Scientific classification
- Kingdom: Animalia
- Phylum: Chordata
- Class: Actinopterygii
- Order: Cypriniformes
- Family: Danionidae
- Subfamily: Rasborinae
- Genus: Rasbora
- Species: R. caudimaculata
- Binomial name: Rasbora caudimaculata Volz, 1903

= Greater scissortail =

- Authority: Volz, 1903
- Conservation status: LC

Species of fish

The greater scissortail (Rasbora caudimaculata) is a species of ray-finned fish in the genus Rasbora. It inhabits forest creeks in Malaysia, Indonesia and the lower Mekong basin.

== Local names ==

- Called Betelah by the Merap community
- Called Beteluh by the Punan community
- Called Beteloh by the Kenyah community
- Called Seluang Engkrunyuk in Malay
- Called Enseluai in Iban

== Description ==
a large Rasbora, able to reach a total length of 15 cm (6 inches).

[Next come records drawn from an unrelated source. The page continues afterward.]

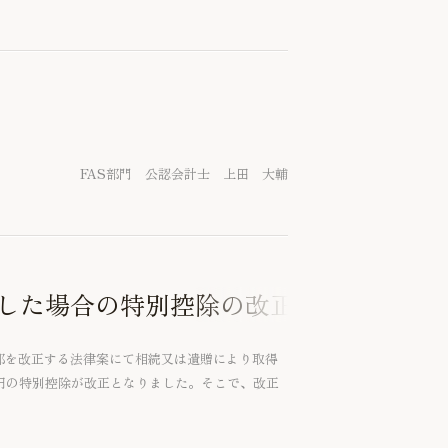
の高い試験研究を後押しする観点から、試験研究
そこで、見直し後の中小企業技術基盤強化税制に
FAS部門 公認会計士 上田 大輔
した場合の特別控除の改正
一部を改正する法律案にて相続又は遺贈により取得
万円の特別控除が改正となりました。そこで、改正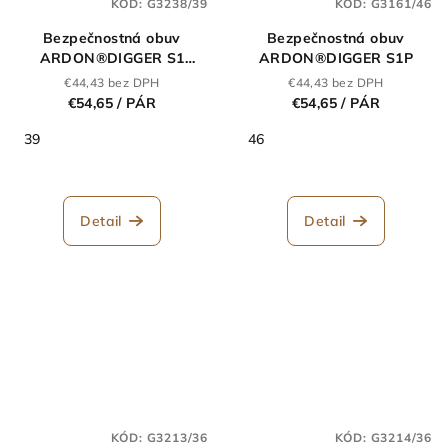
KÓD:
G3238/39
KÓD:
G3161/46
Bezpečnostná obuv
Bezpečnostná obuv
ARDON®DIGGER S1
ARDON®DIGGER S1P
yellow
€44,43 bez DPH
€44,43 bez DPH
€54,65
/ PÁR
€54,65
/ PÁR
39
46
Detail
Detail
KÓD:
G3213/36
KÓD:
G3214/36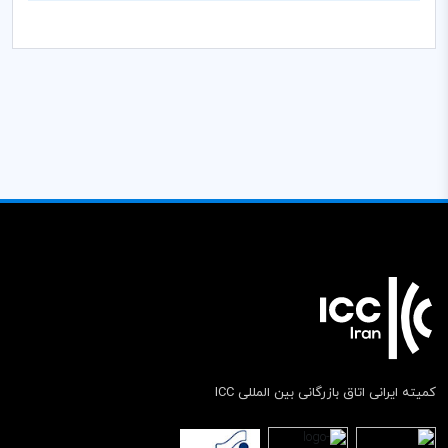
کمیته ایرانی اتاق بازرگانی بین المللی ICC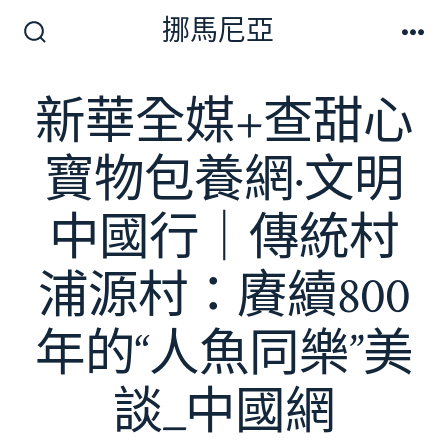
跳
挪馬尼亞
至
搜
選
尋
單
主
切
新華全媒+查甜心
要
換
開
內
關
寶物包養網·文明
容
中國行｜傳統村
浦源村：賡續800
年的“人魚同樂”美
談_中國網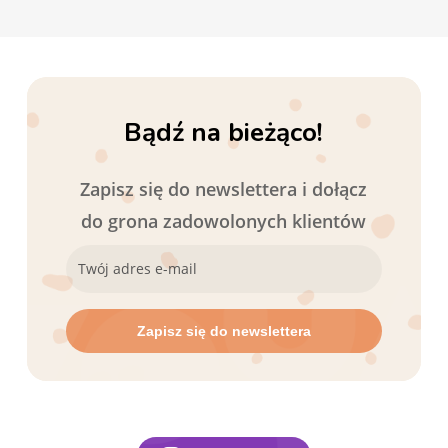
Bądź na bieżąco!
Zapisz się do newslettera i dołącz
do grona zadowolonych klientów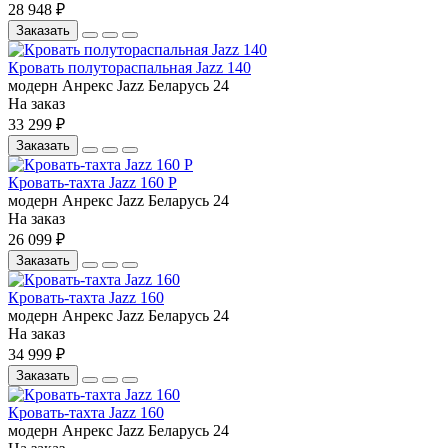
28 948 ₽
Заказать
Кровать полутораспальная Jazz 140
модерн
Анрекс
Jazz
Беларусь
24
На заказ
33 299 ₽
Заказать
Кровать-тахта Jazz 160 Р
модерн
Анрекс
Jazz
Беларусь
24
На заказ
26 099 ₽
Заказать
Кровать-тахта Jazz 160
модерн
Анрекс
Jazz
Беларусь
24
На заказ
34 999 ₽
Заказать
Кровать-тахта Jazz 160
модерн
Анрекс
Jazz
Беларусь
24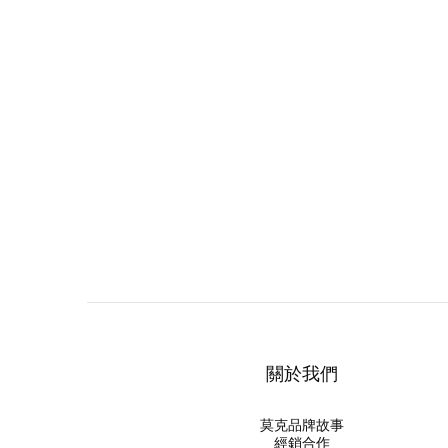
關於我們
莫克品牌故事
經銷合作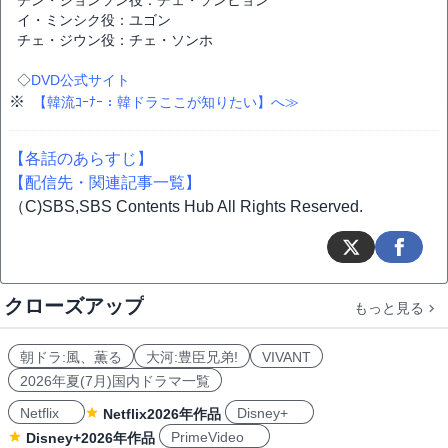
チン・ジョンソン役：チェ・ソンヒョン
イ・ミンシク役：ユゴン
チェ・ジウン役：チェ・ソンホ
◇
DVD公式サイト
※
【韓流ｺｰﾅｰ：韓ドラここが知りたい】へ≫
【各話のあらすじ】
【配信先・関連記事一覧】
（C)SBS,SBS Contents Hub All Rights Reserved.
クローズアップ
もっと見る
朝ドラ:風、薫る
大河:豊臣兄弟!
VIVANT
2026年夏(7月)国内ドラマ一覧
Netflix
Disney+
Netflix2026年作品
PrimeVideo
Disney+2026年作品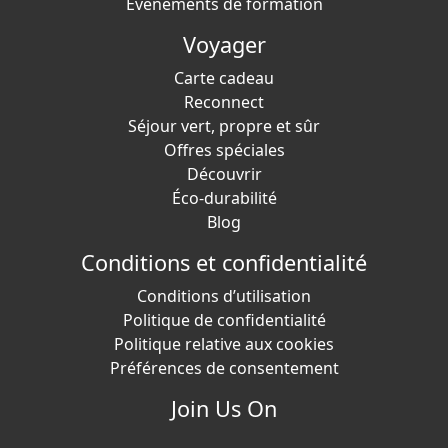
Événements de formation
Voyager
Carte cadeau
Reconnect
Séjour vert, propre et sûr
Offres spéciales
Découvrir
Éco-durabilité
Blog
Conditions et confidentialité
Conditions d’utilisation
Politique de confidentialité
Politique relative aux cookies
Préférences de consentement
Join Us On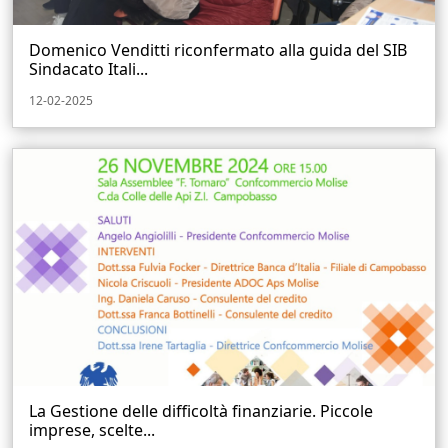
Domenico Venditti riconfermato alla guida del SIB
Sindacato Itali...
12-02-2025
La Gestione delle difficoltà finanziarie. Piccole
imprese, scelte...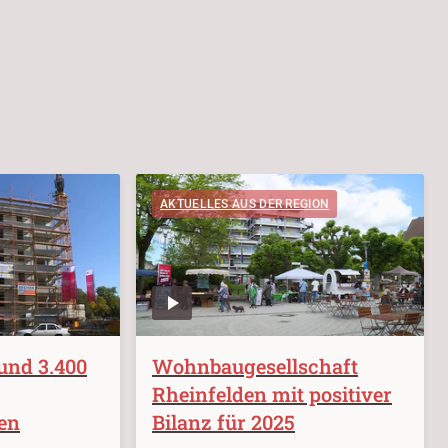
AKTUELLES AUS DER REGION
und 3.400
Wohnbaugesellschaft
Rheinfelden mit positiver
en
Bilanz für 2025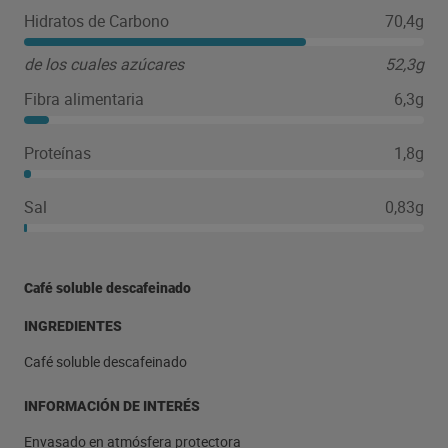
Hidratos de Carbono
70,4g
de los cuales azúcares
52,3g
Fibra alimentaria
6,3g
Proteínas
1,8g
Sal
0,83g
Café soluble descafeinado
INGREDIENTES
Café soluble descafeinado
INFORMACIÓN DE INTERÉS
Envasado en atmósfera protectora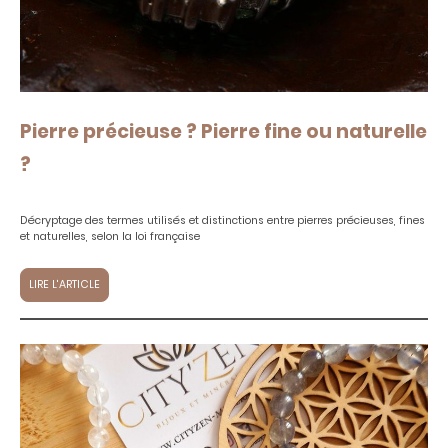
Pierre précieuse ? Pierre fine ou naturelle
?
Décryptage des termes utilisés et distinctions entre pierres précieuses, fines
et naturelles, selon la loi française
LIRE L'ARTICLE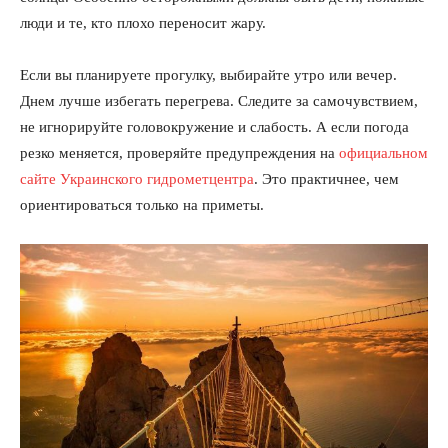
люди и те, кто плохо переносит жару.
Если вы планируете прогулку, выбирайте утро или вечер.
О нас
Днем лучше избегать перегрева. Следите за самочувствием,
не игнорируйте головокружение и слабость. А если погода
Связаться с нами
резко меняется, проверяйте предупреждения на
официальном
Политика конфиденциальности
сайте Украинского гидрометцентра
. Это практичнее, чем
Отказ от ответственности
ориентироваться только на приметы.
Подписка
Мой аккаунт
Реклама
Контакты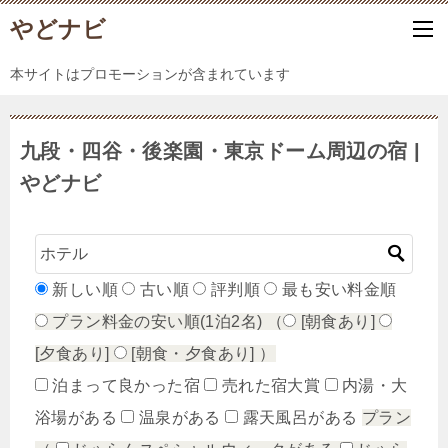
やどナビ
本サイトはプロモーションが含まれています
九段・四谷・後楽園・東京ドーム周辺の宿 |
やどナビ
新しい順
古い順
評判順
最も安い料金順
プラン料金の安い順(1泊2名)
（
[朝食あり]
[夕食あり]
[朝食・夕食あり]
）
泊まって良かった宿
売れた宿大賞
内湯・大
浴場がある
温泉がある
露天風呂がある
プラン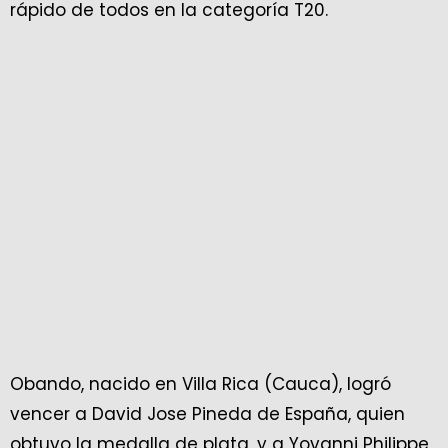
rápido de todos en la categoría T20.
Obando, nacido en Villa Rica (Cauca), logró
vencer a David Jose Pineda de España, quien
obtuvo la medalla de plata, y a Yovanni Philippe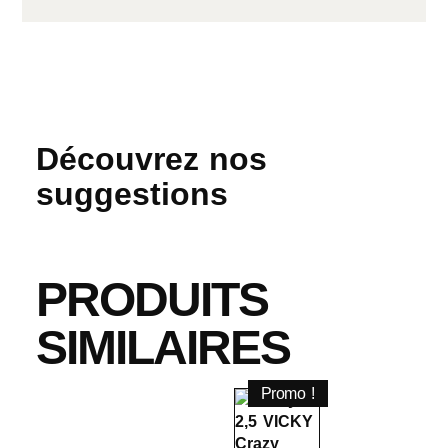
Découvrez nos
suggestions
PRODUITS
SIMILAIRES
Promo !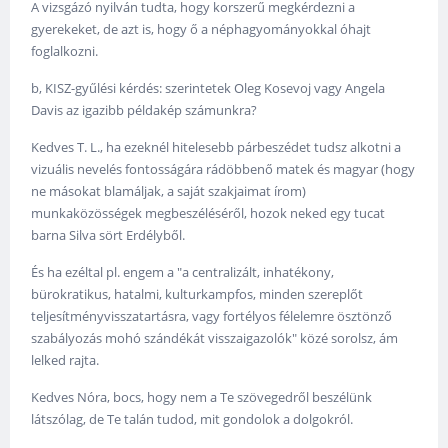
A vizsgázó nyilván tudta, hogy korszerű megkérdezni a
gyerekeket, de azt is, hogy ő a néphagyományokkal óhajt
foglalkozni.
b, KISZ-gyűlési kérdés: szerintetek Oleg Kosevoj vagy Angela
Davis az igazibb példakép számunkra?
Kedves T. L., ha ezeknél hitelesebb párbeszédet tudsz alkotni a
vizuális nevelés fontosságára rádöbbenő matek és magyar (hogy
ne másokat blamáljak, a saját szakjaimat írom)
munkaközösségek megbeszéléséről, hozok neked egy tucat
barna Silva sört Erdélyből.
És ha ezéltal pl. engem a "a centralizált, inhatékony,
bürokratikus, hatalmi, kulturkampfos, minden szereplőt
teljesítményvisszatartásra, vagy fortélyos félelemre ösztönző
szabályozás mohó szándékát visszaigazolók" közé sorolsz, ám
lelked rajta.
Kedves Nóra, bocs, hogy nem a Te szövegedről beszélünk
látszólag, de Te talán tudod, mit gondolok a dolgokról.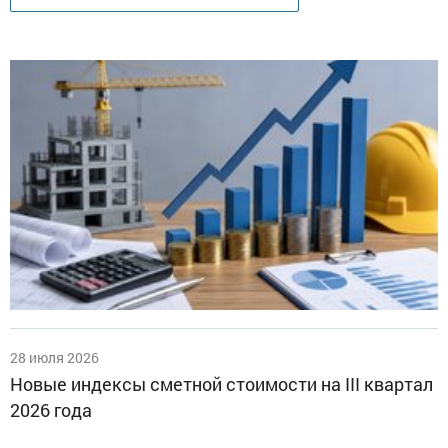
28 июля 2026
Новые индексы сметной стоимости на III квартал
2026 года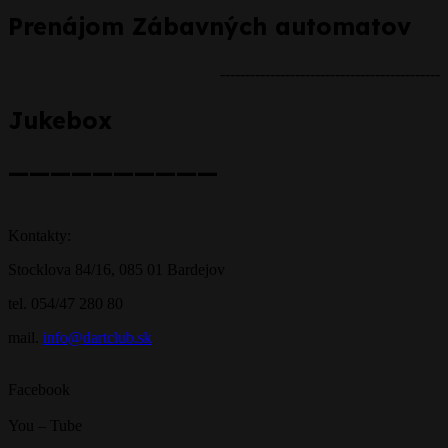
Prenájom Zábavných automatov
--------------------------------------------
Jukebox
——————————
Kontakty:
Stocklova 84/16, 085 01 Bardejov
tel. 054/47 280 80
mail.
info@dartclub.sk
Facebook
You – Tube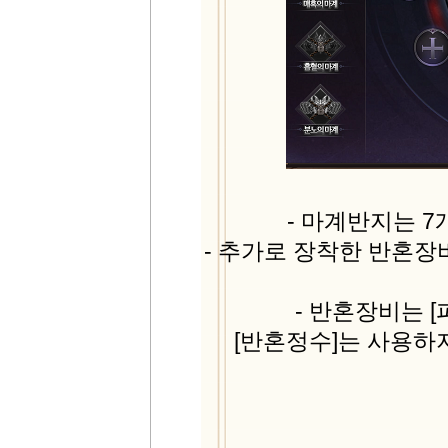
- 마계반지는 
- 추가로 장착한 반혼장
- 반혼장비는 
[반혼정수]는 사용하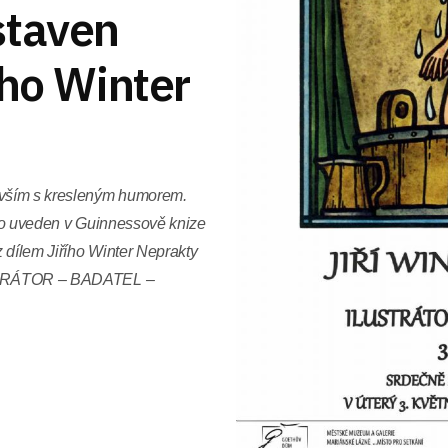
staven
ího Winter
evším s kresleným humorem.
a to uveden v Guinnessově knize
 dílem Jiřího Winter Neprakty
LUSTRÁTOR – BADATEL –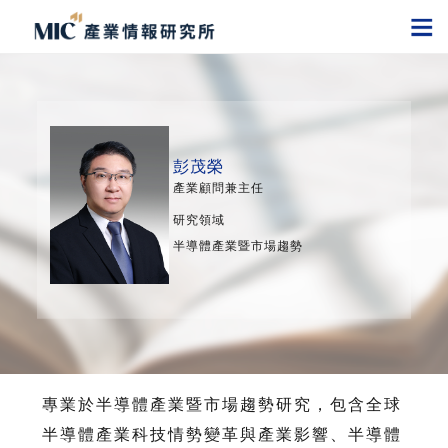
彭茂榮
產業顧問兼主任
研究領域
半導體產業暨市場趨勢
專業於半導體產業暨市場趨勢研究，包含全球
半導體產業科技情勢變革與產業影響、半導體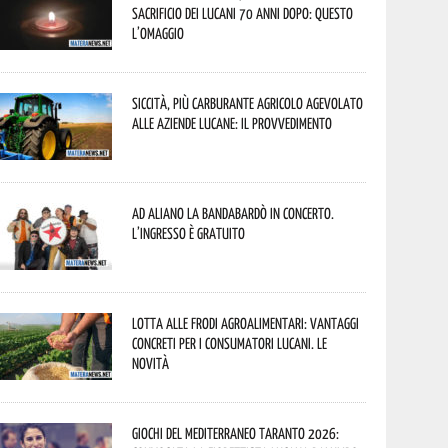
sacrificio dei lucani 70 anni dopo: questo
l’omaggio
Siccità, più carburante agricolo agevolato
alle aziende lucane: il provvedimento
Ad Aliano la Bandabardò in concerto.
L’ingresso è gratuito
Lotta alle frodi agroalimentari: vantaggi
concreti per i consumatori lucani. Le
novità
Giochi del Mediterraneo Taranto 2026: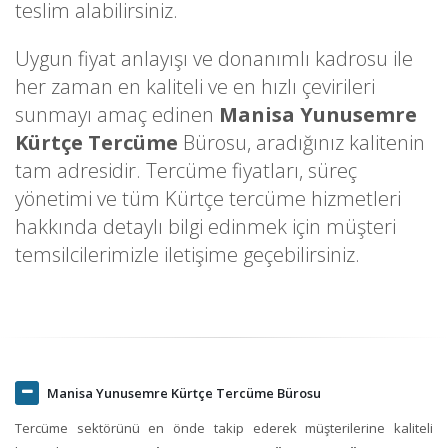
teslim alabilirsiniz.
Uygun fiyat anlayışı ve donanımlı kadrosu ile
her zaman en kaliteli ve en hızlı çevirileri
sunmayı amaç edinen
Manisa Yunusemre
Kürtçe Tercüme
Bürosu, aradığınız kalitenin
tam adresidir. Tercüme fiyatları, süreç
yönetimi ve tüm Kürtçe tercüme hizmetleri
hakkında detaylı bilgi edinmek için müşteri
temsilcilerimizle iletişime geçebilirsiniz.
Manisa Yunusemre Kürtçe Tercüme Bürosu
Tercüme sektörünü en önde takip ederek müşterilerine kaliteli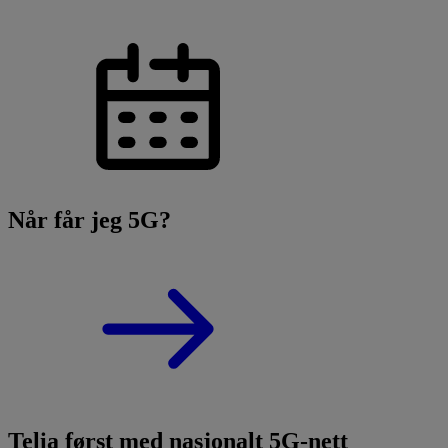
Når får jeg 5G?
Telia først med nasjonalt 5G-nett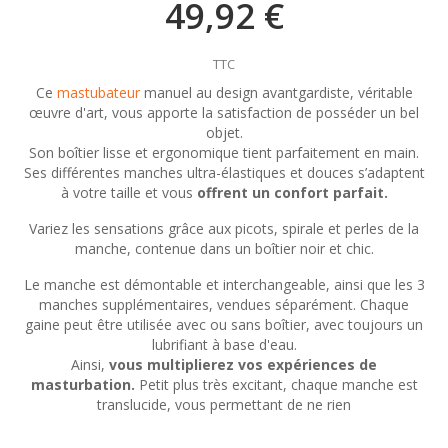
49,92 €
TTC
Ce
mastubateur
manuel au design avantgardiste, véritable
œuvre d'art, vous apporte la satisfaction de posséder un bel
objet.
Son boîtier lisse et ergonomique tient parfaitement en main.
Ses différentes manches ultra-élastiques et douces s’adaptent
à votre taille et vous
offrent un confort parfait.
Variez les sensations grâce aux picots, spirale et perles de la
manche, contenue dans un boîtier noir et chic.
Le manche est démontable et interchangeable, ainsi que les 3
manches supplémentaires, vendues séparément. Chaque
gaine peut être utilisée avec ou sans boîtier, avec toujours un
lubrifiant à base d'eau.
Ainsi,
vous multiplierez vos expériences de
masturbation.
Petit plus très excitant, chaque manche est
translucide, vous permettant de ne rien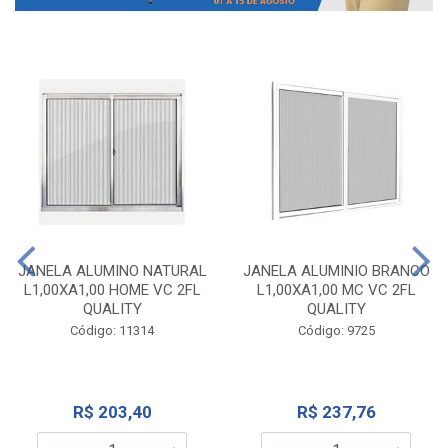
JANELA ALUMINO NATURAL
JANELA ALUMINIO BRANCO
L1,00XA1,00 HOME VC 2FL
L1,00XA1,00 MC VC 2FL
QUALITY
QUALITY
Código: 11314
Código: 9725
R$ 203,40
R$ 237,76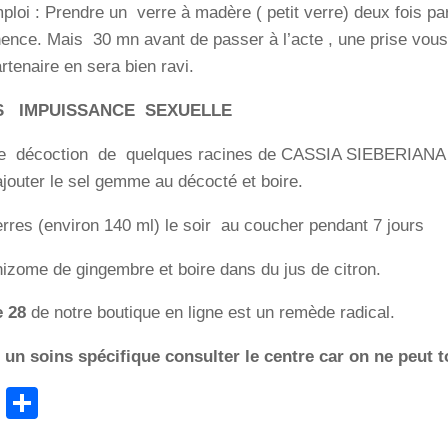
loi : Prendre un verre à madère ( petit verre) deux fois par 
nce. Mais 30 mn avant de passer à l’acte , une prise vous
artenaire en sera bien ravi.
 IMPUISSANCE SEXUELLE
ne décoction de quelques racines de CASSIA SIEBERIAN
outer le sel gemme au décocté et boire.
rres (environ 140 ml) le soir au coucher pendant 7 jours
rhizome de gingembre et boire dans du jus de citron.
e 28
de notre boutique en ligne est un remède radical.
un soins spécifique consulter le centre car on ne peut to
cebook
WhatsApp
Partager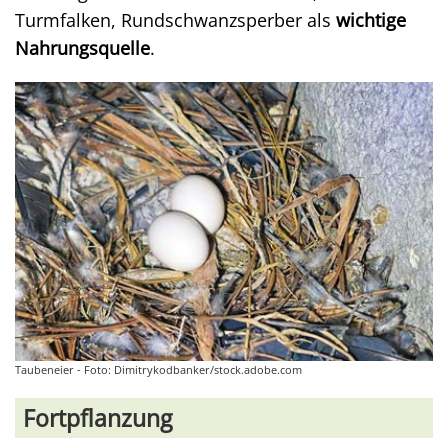
Turmfalken, Rundschwanzsperber als
wichtige
Nahrungsquelle
.
Taubeneier - Foto: Dimitrykodbanker/stock.adobe.com
Fortpflanzung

Superficially resembles Rasbora trilineata, where it differ is the orange to red mark at each lobe of the caudal fin, just before the black mark on the fin lobes, and the larger adult size of R. caudimaculata. The dorsal fin on specimens may also have a light orange mark.

== Distribution ==
The geographical range of the species is debated as accounts of them from Southern Thailand and Cambodia are most likely misidentification. It is more likely the species is restricted to the southern tip of the Peninsular Malaysia, the Greater Sunda Islands and the whole of Borneo

In Borneo, the species seem to be in abundant while in Peninsular Malaysia it is not a common species with very localized populations, possibly due to loss of habitat.

== Habitat ==
It is an adaptable fast swimming species, able to live in fast flowing forest streams with a sandy or rocky bottom, or even sluggish blackwater habitats like peat swamp rivers. In most of these habitats, submerged plants or wood are used as hiding places from predators, young individuals are even documented near section of river where Eusideroxylon zwageri trees grow.

Some other species that live sympatricly with R. caudimaculata are R. borapetensis, B. sealei and B. kuchingensis. Channa lucius have been documented predating this species.